*** Opening Exercise data ***
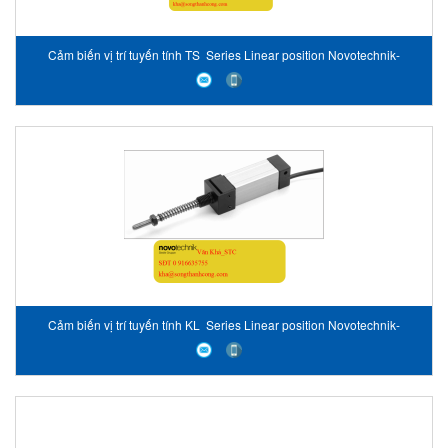
Cảm biến vị trí tuyến tính TS Series Linear position Novotechnik-
Vietnam
Cảm biến vị trí tuyến tính KL Series Linear position Novotechnik-
Vietnam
*** Closing Exercise data ***
What is expected: Lines with "Series": find them in the data and copy each one.

Task result:
Cảm biến vị trí tuyến tính TS Series Linear position Novotechnik-
Cảm biến vị trí tuyến tính KL Series Linear position Novotechnik-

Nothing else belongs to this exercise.